Everything in the listing should be copied exactly, save for the pictures.

-- Opening Marker --

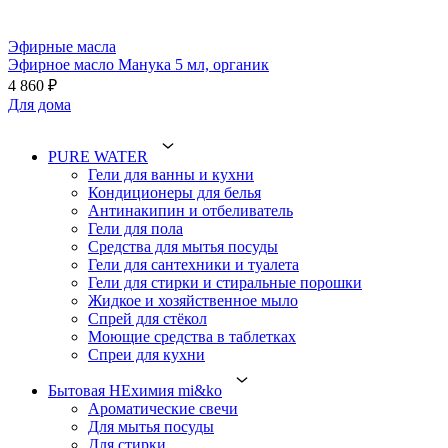
Эфирные масла
Эфирное масло Манука 5 мл, органик
4 860 ₽
Для дома
PURE WATER
Гели для ванны и кухни
Кондиционеры для белья
Антинакипин и отбеливатель
Гели для пола
Средства для мытья посуды
Гели для сантехники и туалета
Гели для стирки и стиральные порошки
Жидкое и хозяйственное мыло
Спрей для стёкол
Моющие средства в таблетках
Спреи для кухни
Бытовая НЕхимия mi&ko
Ароматические свечи
Для мытья посуды
Для стирки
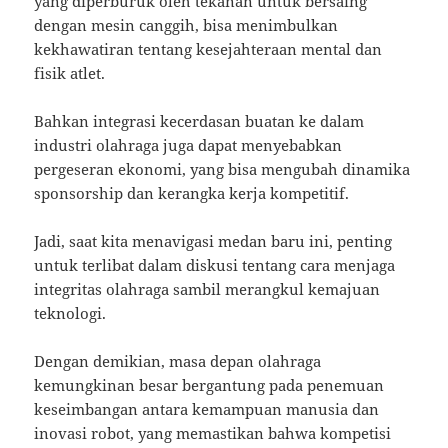
yang diperburuk oleh tekanan untuk bersaing
dengan mesin canggih, bisa menimbulkan
kekhawatiran tentang kesejahteraan mental dan
fisik atlet.
Bahkan integrasi kecerdasan buatan ke dalam
industri olahraga juga dapat menyebabkan
pergeseran ekonomi, yang bisa mengubah dinamika
sponsorship dan kerangka kerja kompetitif.
Jadi, saat kita menavigasi medan baru ini, penting
untuk terlibat dalam diskusi tentang cara menjaga
integritas olahraga sambil merangkul kemajuan
teknologi.
Dengan demikian, masa depan olahraga
kemungkinan besar bergantung pada penemuan
keseimbangan antara kemampuan manusia dan
inovasi robot, yang memastikan bahwa kompetisi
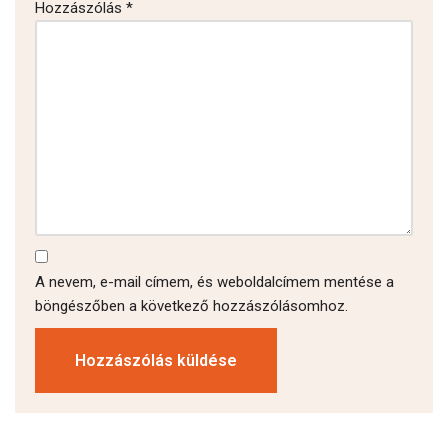
Hozzászólás
*
A nevem, e-mail címem, és weboldalcímem mentése a
böngészőben a következő hozzászólásomhoz.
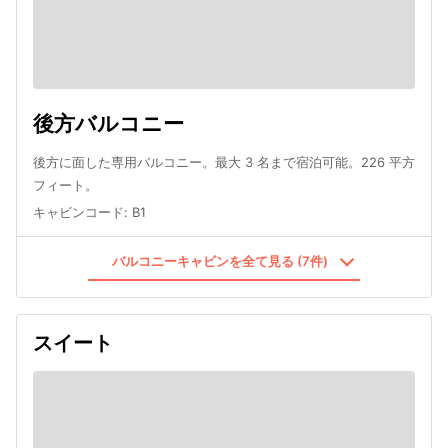
後方バルコニー
後方に面した専用バルコニー。最大 3 名まで宿泊可能。226 平方
フィート。
キャビンコード
:
B1
バルコニーキャビンを全て見る (7件)
スイート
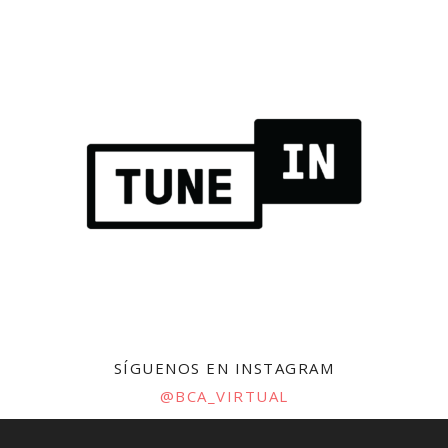
SÍGUENOS EN INSTAGRAM
@BCA_VIRTUAL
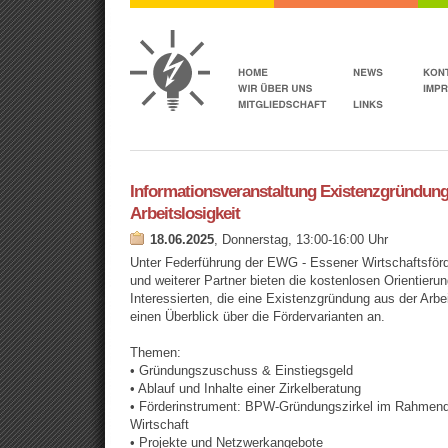
Informationsveranstaltung Existenzgründung
Arbeitslosigkeit
18.06.2025
, Donnerstag, 13:00-16:00 Uhr
Unter Federführung der EWG - Essener Wirtschaftsför
und weiterer Partner bieten die kostenlosen Orientieru
Interessierten, die eine Existenzgründung aus der Arbei
einen Überblick über die Fördervarianten an.
Themen:
• Gründungszuschuss & Einstiegsgeld
• Ablauf und Inhalte einer Zirkelberatung
• Förderinstrument: BPW-Gründungszirkel im Rahme
Wirtschaft
• Projekte und Netzwerkangebote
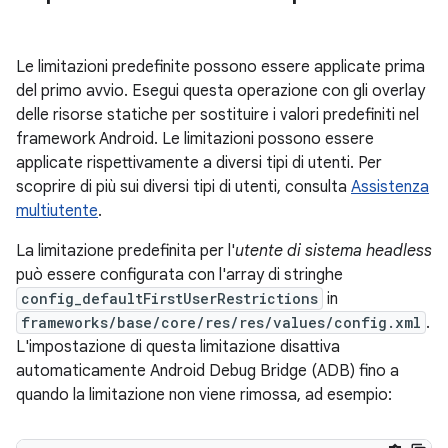
Le limitazioni predefinite possono essere applicate prima
del primo avvio. Esegui questa operazione con gli overlay
delle risorse statiche per sostituire i valori predefiniti nel
framework Android. Le limitazioni possono essere
applicate rispettivamente a diversi tipi di utenti. Per
scoprire di più sui diversi tipi di utenti, consulta
Assistenza
multiutente
.
La limitazione predefinita per l'
utente di sistema headless
può essere configurata con l'array di stringhe
config_defaultFirstUserRestrictions
in
frameworks/base/core/res/res/values/config.xml
.
L'impostazione di questa limitazione disattiva
automaticamente Android Debug Bridge (ADB) fino a
quando la limitazione non viene rimossa, ad esempio:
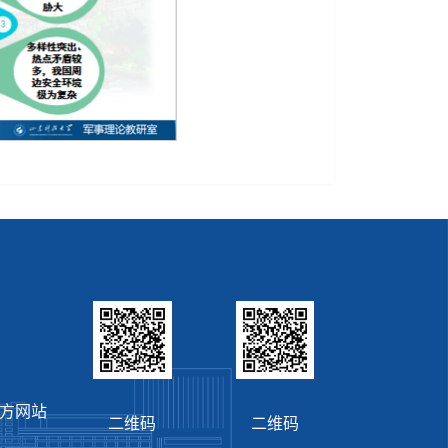
官方网站
二维码
二维码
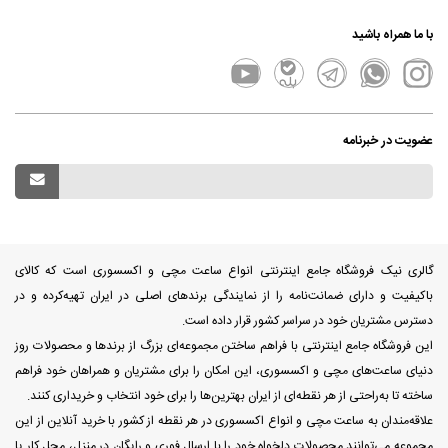
با ما همراه باشید
عضویت در خبرنامه
گالری نیک فروشگاه جامع اینترنتی انواع ساعت مچی و اکسسوری است که کالای
باکیفیت و دارای ضمانت‌نامه را از نمایندگی برندهای اصلی در ایران تهیه‌کرده و در
دسترس مشتریان خود در سراسر کشور قرار داده است.
این فروشگاه جامع اینترنتی با فراهم ساختن مجموعه‌ای بزرگ از برندها و محصولات روز
دنیای ساعت‌های مچی و اکسسوری، این امکان را برای مشتریان و همراهان خود فراهم
ساخته تا به‌راحتی از هر نقطه‌ای از ایران بهترین‌ها را برای خود انتخاب و خریداری کنند.
علاقه‌مندان به ساعت مچی و انواع اکسسوری در هر نقطه از کشور با خرید آنلاین از این
مجموعه می‌توانند محصولات دلخواه خود را با ارسال فوری و رایگان در منزل، محل کار یا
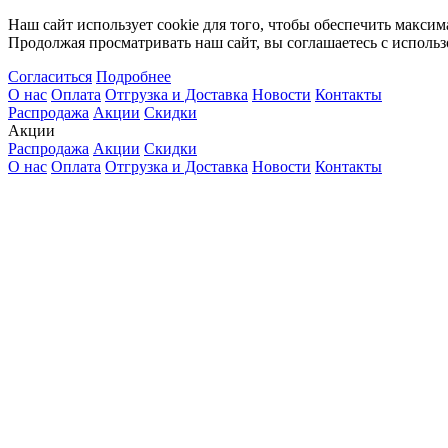
Наш сайт использует cookie для того, чтобы обеспечить максим
Продолжая просматривать наш сайт, вы соглашаетесь с использ
Согласиться
Подробнее
О нас
Оплата
Отгрузка и Доставка
Новости
Контакты
Распродажа
Акции
Скидки
Акции
Распродажа
Акции
Скидки
О нас
Оплата
Отгрузка и Доставка
Новости
Контакты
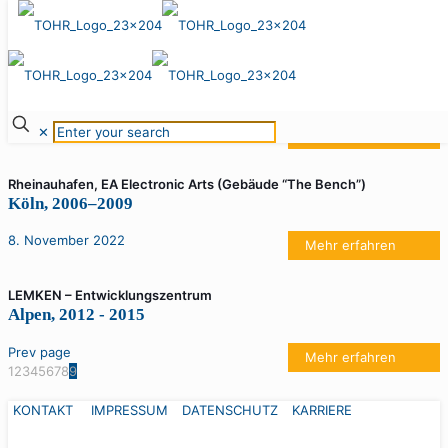
10. November 2022
Garden Towers
Frankfurt am Main, 2002–2006
10. November 2022
✕
Mehr erfahren
Rheinauhafen, EA Electronic Arts (Gebäude “The Bench”)
Köln, 2006–2009
8. November 2022
Mehr erfahren
LEMKEN – Entwicklungszentrum
Alpen, 2012 - 2015
Prev page
Mehr erfahren
1
2
3
4
5
6
7
8
9
KONTAKT
IMPRESSUM
DATENSCHUTZ
KARRIERE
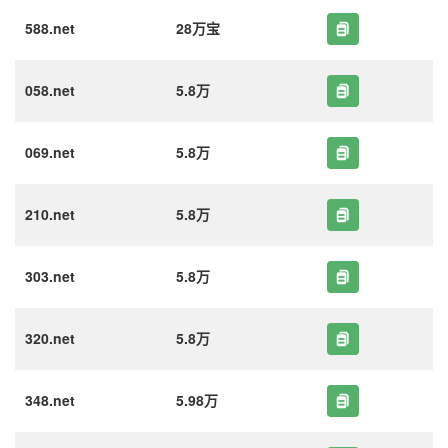
588.net
28万宝
058.net
5.8万
069.net
5.8万
210.net
5.8万
303.net
5.8万
320.net
5.8万
348.net
5.98万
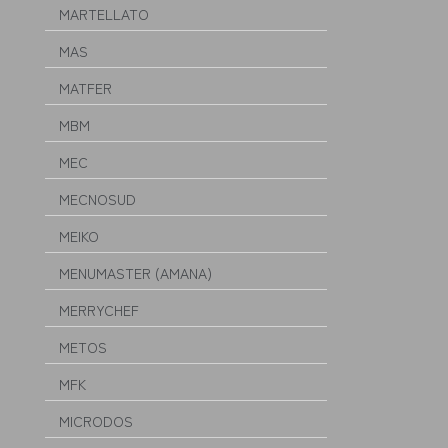
MARTELLATO
MAS
MATFER
MBM
MEC
MECNOSUD
MEIKO
MENUMASTER (AMANA)
MERRYCHEF
METOS
MFK
MICRODOS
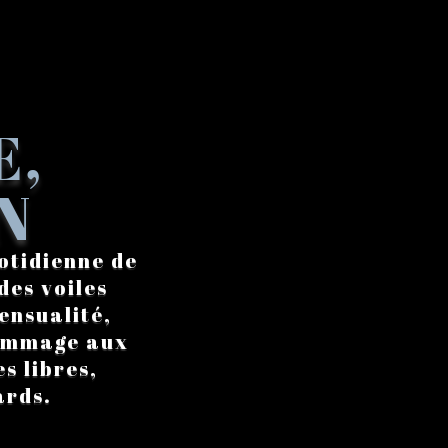
E,
N
otidienne de
des voiles
ensualité,
hommage aux
s libres,
ards.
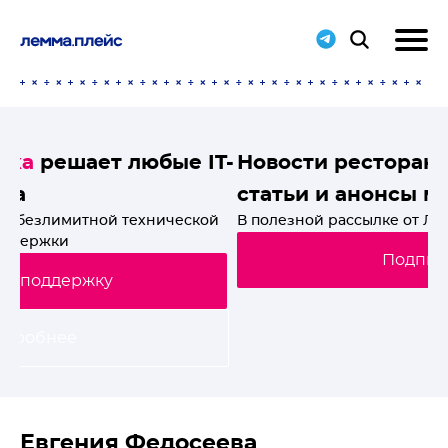
T-
Новости ресторанного мира, свежие
статьи и анонсы мероприятий
й
В полезной рассылке от Лемма.Плейс. Подпишись!
Подписаться
Евгения Федосеева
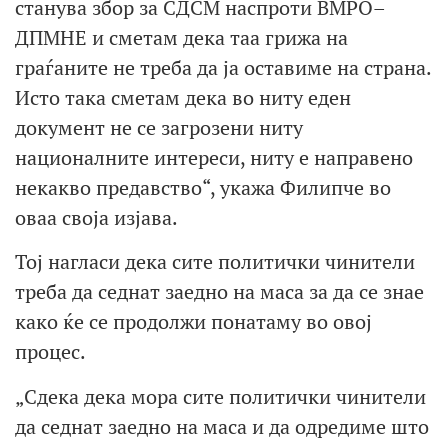
станува збор за СДСМ наспроти ВМРО–
ДПМНЕ и сметам дека таа грижа на
граѓаните не треба да ја оставиме на страна.
Исто така сметам дека во ниту еден
документ не се загрозени ниту
националните интереси, ниту е направено
некакво предавство“, укажа Филипче во
оваа своја изјава.
Тој нагласи дека сите политички чинители
треба да седнат заедно на маса за да се знае
како ќе се продолжи понатаму во овој
процес.
„Сдека дека мора сите политички чинители
да седнат заедно на маса и да одредиме што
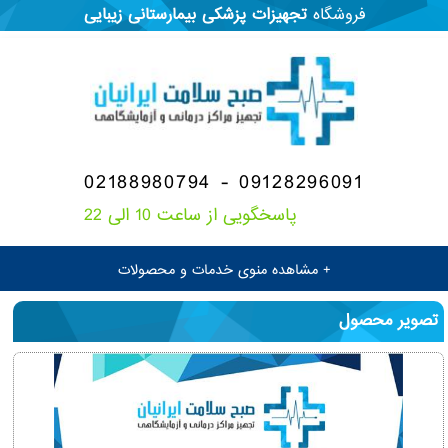
فروشگاه
تجهیزات پزشکی
بیمارستانی
زیبایی
02188980794 - 09128296091
پاسخگویی از ساعت 10 الی 22
+ مشاهده منوی خدمات و محصولات
تصویر محصول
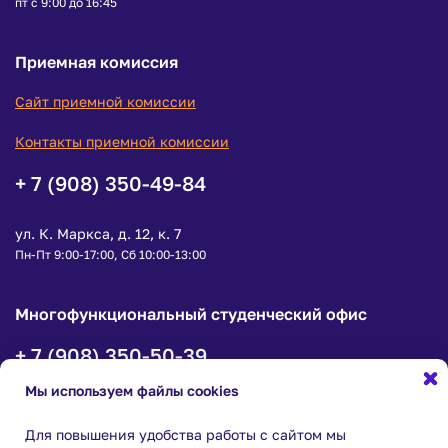
пт с 9:00 до 16:45
Приемная комиссия
Сайт приемной комиссии
Контакты приемной комиссии
+ 7 (908) 350-49-84
ул. К. Маркса, д. 12, к. 7
Пн-Пт 9:00-17:00, Сб 10:00-13:00
Многофункциональный студенческий офис
+ 7 (908) 350-50-39
Мы используем файлы cookies
ул. К.Маркса, д. 12, корпус 7, офис 1
пн-чт с 9:00 до 18:00, пт с 9:00 до 16:45
Для повышения удобства работы с сайтом мы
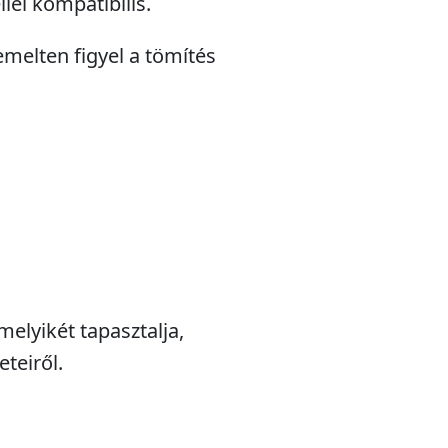
lel kompatibilis.
emelten figyel a tömítés
melyikét tapasztalja,
teiről.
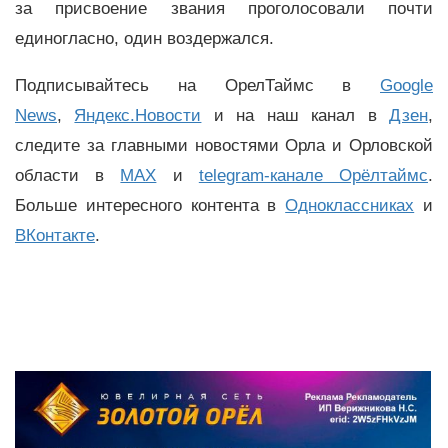
за присвоение звания проголосовали почти
единогласно, один воздержался.
Подписывайтесь на ОрелТаймс в
Google
News
,
Яндекс.Новости
и на наш канал в
Дзен
,
следите за главными новостями Орла и Орловской
области в
MAX
и
telegram-канале Орёлтаймс
.
Больше интересного контента в
Одноклассниках
и
ВКонтакте
.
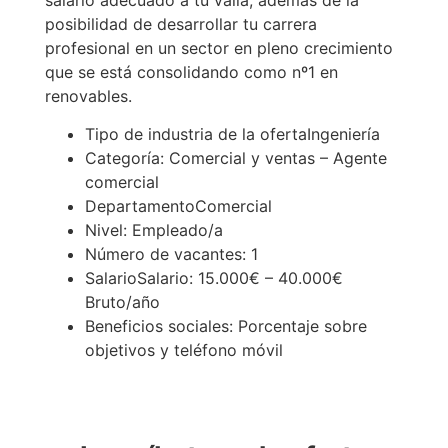
salario adecuado a tu valía, además de la
posibilidad de desarrollar tu carrera
profesional en un sector en pleno crecimiento
que se está consolidando como nº1 en
renovables.
Tipo de industria de la ofertaIngeniería
Categoría: Comercial y ventas – Agente
comercial
DepartamentoComercial
Nivel: Empleado/a
Número de vacantes: 1
SalarioSalario: 15.000€ – 40.000€
Bruto/año
Beneficios sociales: Porcentaje sobre
objetivos y teléfono móvil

-- Closing Marker --

== YOUR SOLUTION ==
Эфирные масла
Эфирное масло Манука 5 мл, органик
4 860 ₽
Для дома
PURE WATER
Гели для ванны и кухни
Кондиционеры для белья
Антинакипин и отбеливатель
Гели для пола
Средства для мытья посуды
Гели для сантехники и туалета
Гели для стирки и стиральные порошки
Жидкое и хозяйственное мыло
Спрей для стёкол
Моющие средства в таблетках
Спреи для кухни
Бытовая НЕхимия mi&ko
Ароматические свечи
Для мытья посуды
Для стирки
yang diperburuk oleh tekanan untuk bersaing
dengan mesin canggih, bisa menimbulkan
kekhawatiran tentang kesejahteraan mental dan
fisik atlet.
Bahkan integrasi kecerdasan buatan ke dalam
industri olahraga juga dapat menyebabkan
pergeseran ekonomi, yang bisa mengubah dinamika
sponsorship dan kerangka kerja kompetitif.
Jadi, saat kita menavigasi medan baru ini, penting
untuk terlibat dalam diskusi tentang cara menjaga
integritas olahraga sambil merangkul kemajuan
teknologi.
Dengan demikian, masa depan olahraga
kemungkinan besar bergantung pada penemuan
keseimbangan antara kemampuan manusia dan
inovasi robot, yang memastikan bahwa kompetisi
Hozzászólás
*
A nevem, e-mail címem, és weboldalcímem mentése a
böngészőben a következő hozzászólásomhoz.
後方バルコニー
後方に面した専用バルコニー。最大 3 名まで宿泊可能。226 平方
フィート。
キャビンコード
:
B1
バルコニーキャビンを全て見る (7件)
スイート
SÍGUENOS EN INSTAGRAM
@BCA_VIRTUAL
Informationsveranstaltung Existenzgründung
Arbeitslosigkeit
18.06.2025
, Donnerstag, 13:00-16:00 Uhr
Unter Federführung der EWG - Essener Wirtschaftsför
und weiterer Partner bieten die kostenlosen Orientieru
Interessierten, die eine Existenzgründung aus der Arbei
einen Überblick über die Fördervarianten an.
Themen:
• Gründungszuschuss & Einstiegsgeld
• Ablauf und Inhalte einer Zirkelberatung
• Förderinstrument: BPW-Gründungszirkel im Rahme
Wirtschaft
• Projekte und Netzwerkangebote
Le limitazioni predefinite possono essere applicate prima
del primo avvio. Esegui questa operazione con gli overlay
delle risorse statiche per sostituire i valori predefiniti nel
framework Android. Le limitazioni possono essere
applicate rispettivamente a diversi tipi di utenti. Per
scoprire di più sui diversi tipi di utenti, consulta
Assistenza
multiutente
.
La limitazione predefinita per l'
utente di sistema headless
può essere configurata con l'array di stringhe
config_defaultFirstUserRestrictions
in
frameworks/base/core/res/res/values/config.xml
.
L'impostazione di questa limitazione disattiva
automaticamente Android Debug Bridge (ADB) fino a
quando la limitazione non viene rimossa, ad esempio:
官方网站
二维码
二维码
با ما همراه باشید
عضویت در خبرنامه
گالری نیک فروشگاه جامع اینترنتی انواع ساعت مچی و اکسسوری است که کالای
باکیفیت و دارای ضمانت‌نامه را از نمایندگی برندهای اصلی در ایران تهیه‌کرده و در
دسترس مشتریان خود در سراسر کشور قرار داده است.
این فروشگاه جامع اینترنتی با فراهم ساختن مجموعه‌ای بزرگ از برندها و محصولات روز
دنیای ساعت‌های مچی و اکسسوری، این امکان را برای مشتریان و همراهان خود فراهم
ساخته تا به‌راحتی از هر نقطه‌ای از ایران بهترین‌ها را برای خود انتخاب و خریداری کنند.
علاقه‌مندان به ساعت مچی و انواع اکسسوری در هر نقطه از کشور با خرید آنلاین از این
مجموعه می‌توانند محصولات دلخواه خود را با ارسال فوری و رایگان در منزل، محل کار یا
Наш сайт использует cookie для того, чтобы обеспечить максим
Продолжая просматривать наш сайт, вы соглашаетесь с использ
Согласиться
Подробнее
О нас
Оплата
Отгрузка и Доставка
Новости
Контакты
Распродажа
Акции
Скидки
Акции
Распродажа
Акции
Скидки
О нас
Оплата
Отгрузка и Доставка
Новости
Контакты
10. November 2022
Garden Towers
Frankfurt am Main, 2002–2006
10. November 2022
✕
Mehr erfahren
Rheinauhafen, EA Electronic Arts (Gebäude “The Bench”)
Köln, 2006–2009
8. November 2022
Mehr erfahren
LEMKEN – Entwicklungszentrum
Alpen, 2012 - 2015
Prev page
Mehr erfahren
1
2
3
4
5
6
7
8
9
KONTAKT
IMPRESSUM
DATENSCHUTZ
KARRIERE
588.net
28万宝
058.net
5.8万
069.net
5.8万
210.net
5.8万
303.net
5.8万
320.net
5.8万
348.net
5.98万
MARTELLATO
MAS
MATFER
MBM
MEC
MECNOSUD
MEIKO
MENUMASTER (AMANA)
MERRYCHEF
METOS
MFK
MICRODOS
E,
N
otidienne de
des voiles
ensualité,
hommage aux
s libres,
ards.
T-
Новости ресторанного мира, свежие
статьи и анонсы мероприятий
й
В полезной рассылке от Лемма.Плейс. Подпишись!
Подписаться
Евгения Федосеева
станува збор за СДСМ наспроти ВМРО–
ДПМНЕ и сметам дека таа грижа на
граѓаните не треба да ја оставиме на страна.
Исто така сметам дека во ниту еден
документ не се загрозени ниту
националните интереси, ниту е направено
некакво предавство“, укажа Филипче во
оваа своја изјава.
Тој нагласи дека сите политички чинители
треба да седнат заедно на маса за да се знае
како ќе се продолжи понатаму во овој
процес.
„Сдека дека мора сите политички чинители
да седнат заедно на маса и да одредиме што
فروشگاه
تجهیزات پزشکی
بیمارستانی
زیبایی
02188980794 - 09128296091
پاسخگویی از ساعت 10 الی 22
+ مشاهده منوی خدمات و محصولات
تصویر محصول
пт с 9:00 до 16:45
Приемная комиссия
Сайт приемной комиссии
Контакты приемной комиссии
+ 7 (908) 350-49-84
ул. К. Маркса, д. 12, к. 7
Пн-Пт 9:00-17:00, Сб 10:00-13:00
Многофункциональный студенческий офис
+ 7 (908) 350-50-39
Мы используем файлы cookies
ул. К.Маркса, д. 12, корпус 7, офис 1
пн-чт с 9:00 до 18:00, пт с 9:00 до 16:45
Для повышения удобства работы с сайтом мы
lel kompatibilis.
emelten figyel a tömítés
melyikét tapasztalja,
teiről.
за присвоение звания проголосовали почти
единогласно, один воздержался.
Подписывайтесь на ОрелТаймс в
Google
News
,
Яндекс.Новости
и на наш канал в
Дзен
,
следите за главными новостями Орла и Орловской
области в
MAX
и
telegram-канале Орёлтаймс
.
Больше интересного контента в
Одноклассниках
и
ВКонтакте
.
salario adecuado a tu valía, además de la
posibilidad de desarrollar tu carrera
profesional en un sector en pleno crecimiento
que se está consolidando como nº1 en
renovables.
Tipo de industria de la ofertaIngeniería
Categoría: Comercial y ventas – Agente
comercial
DepartamentoComercial
Nivel: Empleado/a
Número de vacantes: 1
SalarioSalario: 15.000€ – 40.000€
Bruto/año
Beneficios sociales: Porcentaje sobre
objetivos y teléfono móvil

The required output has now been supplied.